Enterprises are rapidly deploying large language models (LLMs) but scaling them reliably poses a major challenge. Traditional evaluation is often manual, fragmented and too slow to meet production demands. A leading U.S. Telco faced this exact problem with 200+ models deployed across Triton servers without a common framework, resulting in bottlenecks, uneven quality standards and gaps between offline testing and real-world performance.
To address these challenges, CGI developed a comprehensive LLMOps evaluation framework built on the Databricks Data Intelligence Platform, using Mosaic AI and MLflow. Our solution applies LLM-as-a-Judge to automate and standardise evaluation across the entire model lifecycle, ensuring consistency, quality and governance at scale.

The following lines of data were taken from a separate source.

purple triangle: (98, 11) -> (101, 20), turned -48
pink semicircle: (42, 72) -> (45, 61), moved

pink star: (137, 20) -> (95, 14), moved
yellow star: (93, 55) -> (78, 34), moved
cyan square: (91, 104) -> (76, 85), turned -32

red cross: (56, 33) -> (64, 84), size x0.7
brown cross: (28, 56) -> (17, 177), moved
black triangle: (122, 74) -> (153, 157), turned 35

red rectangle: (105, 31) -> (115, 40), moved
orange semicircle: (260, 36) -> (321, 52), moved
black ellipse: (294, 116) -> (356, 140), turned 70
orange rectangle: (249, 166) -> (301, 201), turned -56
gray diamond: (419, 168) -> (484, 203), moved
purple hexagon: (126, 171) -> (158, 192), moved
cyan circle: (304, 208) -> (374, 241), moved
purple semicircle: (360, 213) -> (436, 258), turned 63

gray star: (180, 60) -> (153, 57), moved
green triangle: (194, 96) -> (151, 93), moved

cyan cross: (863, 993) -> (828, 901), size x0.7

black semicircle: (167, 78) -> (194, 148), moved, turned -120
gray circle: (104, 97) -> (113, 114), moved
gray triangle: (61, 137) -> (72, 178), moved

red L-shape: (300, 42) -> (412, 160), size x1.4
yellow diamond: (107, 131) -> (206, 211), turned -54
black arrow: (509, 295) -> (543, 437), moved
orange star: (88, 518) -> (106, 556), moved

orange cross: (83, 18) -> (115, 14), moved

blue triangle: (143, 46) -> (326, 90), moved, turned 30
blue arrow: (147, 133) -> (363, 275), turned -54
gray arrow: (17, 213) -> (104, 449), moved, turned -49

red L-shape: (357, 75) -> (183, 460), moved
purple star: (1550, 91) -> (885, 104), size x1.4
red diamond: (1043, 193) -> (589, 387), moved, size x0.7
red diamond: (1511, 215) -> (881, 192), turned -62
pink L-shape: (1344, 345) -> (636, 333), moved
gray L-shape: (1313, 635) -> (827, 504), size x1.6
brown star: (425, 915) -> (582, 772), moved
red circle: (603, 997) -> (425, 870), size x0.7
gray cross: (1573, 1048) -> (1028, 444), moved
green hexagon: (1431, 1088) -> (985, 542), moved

Importantly, the framework supports models trained and served outside Databricks, including those hosted on platforms like Light LLM and JFrog, by using MLflow’s model URI integration and external artifact tracking.
Key innovations include:
- Multi-tier evaluation architecture: Offline pre-deployment testing, online production monitoring and human-in-the-loop oversight.
- Continuous feedback loops: Production insights flow back into offline evaluation, improving model accuracy and judge calibration over time.
- Asset Bundles for deployment: Ensuring atomic, versioned and reproducible evaluation environments across test, staging, and production.
- Unity Catalog integration: Centralised governance with full lineage of models, datasets, and evaluation artifacts, ensuring traceability, compliance and secure collaboration across teams.
This approach reduces manual effort while expanding coverage and accuracy, transforming evaluation into a self-improving, enterprise-ready system. By unifying model assessment on Databricks, this large U.S. telecommunications provider can now confidently deploy LLMs into production with consistent standards, real-time monitoring and proactive risk management.
CGI’s LLMOps accelerator demonstrates how Databricks can power trustworthy, scalable and future-ready GenAI adoption for enterprise clients.